Así pasó. Y era de ver aquel cuadro. El sabio de cabeza encanecida por los años, los estudios y las vigilias, inclinado sobre su infolio de pergamino. A su lado dos manos negras cuyos brazos eran invisibles, una deteniendo la vela de esperma amarilla y la otra velando la flama. La luz apacible reflejándose sobre el busto del padre Marocho le dibujaba en el ambiente con ese claro- obscuro intenso de los cuadros de Rembrandt, que tanto estiman los artistas.
Vino la madrugada con sus alegrías. Aunque tenues, pero llegaban hasta aquel retiro, los cantos de las aves que saludaban a la rosada aurora desde las ramas de los fresnos del cementerio. Por los ojos de buey de la biblioteca comenzaban a penetrar dudosamente los primeros rayos de Sol. Entonces como ya no era necesaria la luz de la vela, exclamó el padre Marocho: -Pues bueno. Apague usted la vela y retírese si necesito de nuevo sus servicios, yo le llamaré.
Entre tanto que el padre bostezaba, restregándose los ojos, se oyó un ruido sordo de alas que hendían el aire frío y húmedo del nuevo día.

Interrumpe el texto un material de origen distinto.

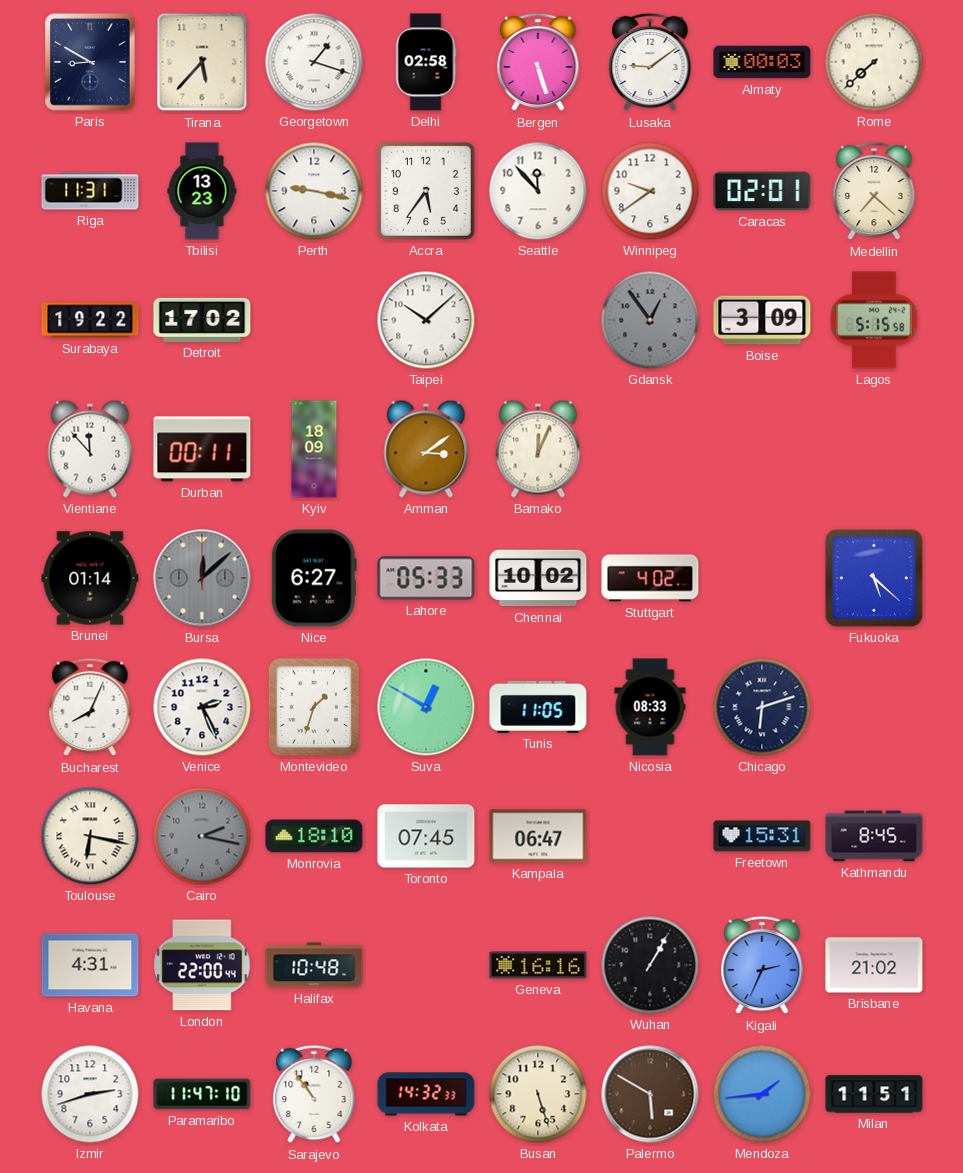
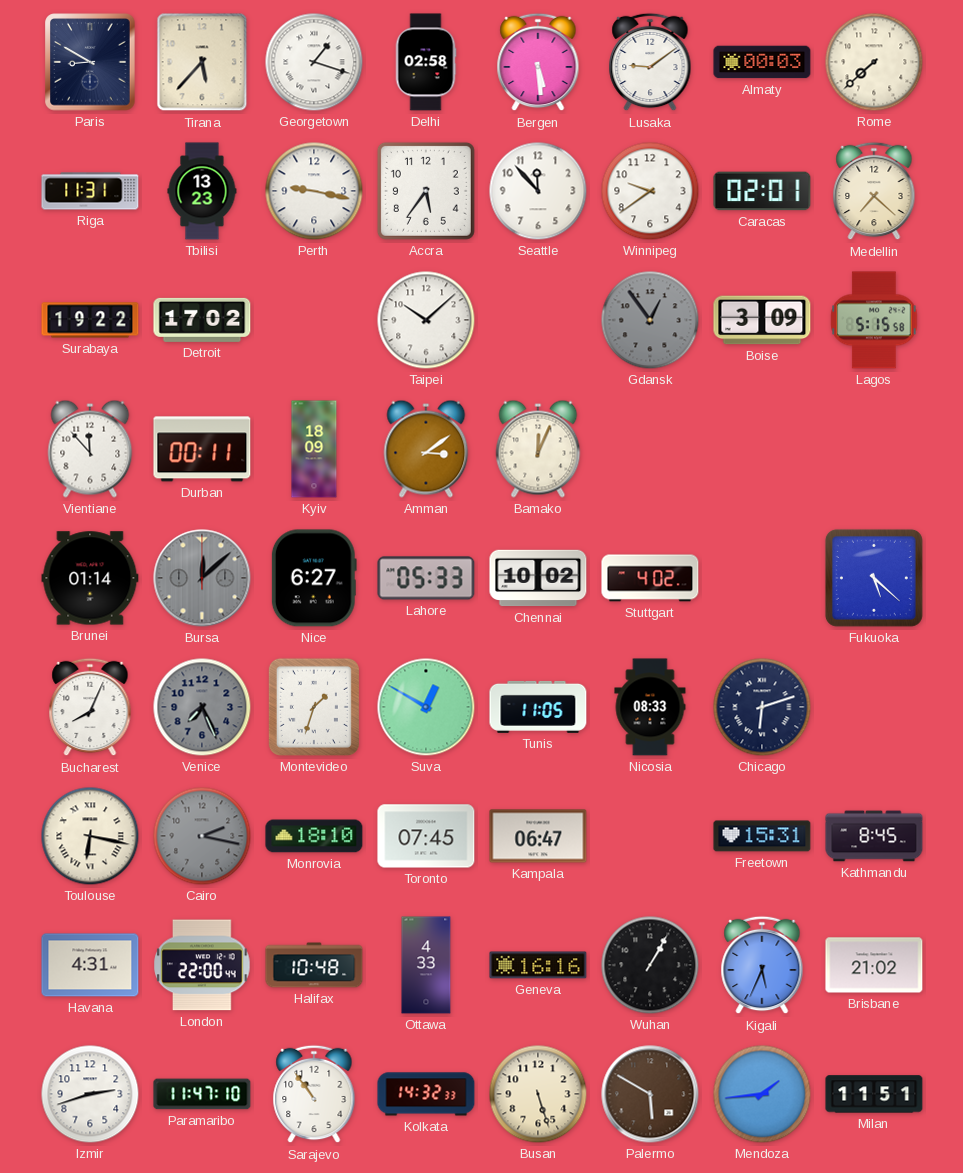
Bergen: 5:27 -> 5:29
Venice: 2:26 -> 7:26
Venice dial: white -> grey
Ottawa: none -> 4:33
Kigali: 2:34 -> 5:34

No tardó en concluir el capítulo, quedando arregladas todas las cuestiones que hubo para convocarlo. Con todo, el padre Marocho se quedó en el convento a descansar por algunos días más. Vivía en una celda que termina en un ambulatorio que va de oriente a poniente iluminado en el centro por una cúpula con su linternilla. La celda era la última del poniente a mano izquierda con su ventana para la huerta del convento. Desde allí, como en un observatorio, contemplaba aquel artista un espléndido panorama. Las desiguales azoteas de las casas de aquel barrio, la loma de Santa María y el cerro azul de las Animas, sirviendo de fondo al paisaje. Como en estos días pasaba el Sol por el paralelo de Valladolid, al ponerse su disco rojo antes de ocultarse tras las montañas se asomaba curioso en el cañón aquel, tiñendo de rojo, los suelos, los muros, las bóvedas, los marcos de las puertas de las celdas, las imágenes de piedra colocadas en sus hornacinas, produciendo unos tonos nacarinos y unas transparencias admirables. El padre Marocho quiso pintar aquellos juegos de luz, aquellos muros envejecidos tiñéndose de arrebol y mientras el Sol no pasó del paralelo se sentaba frente a su caballete con su paleta en la mano izquierda y su pincel en la derecha y cuando menos acordaba, aquella mano negra le presentaba los colores y los pinceles que necesitaba para manchar su tela. Un noche, víspera de su partida del convento al ir el padre Marocho a recogerse, vio en cierto lugar de la celda la misma mano negra que apuntaba fijamente. El no hizo caso, porque ni tenía ni podía tener hambre de tesoros. Cerró sus ojos y se durmió.
Después de muchos, muchísimos años, un pobre, habitando la misma celda y de un modo quizás casual, o más bien sabiendo esta leyenda que había visto en los papeles viejos del convento cuando era novicio de la orden de San Agustín; se halló un tesoro en el mismo lugar apuntado por la mano negra.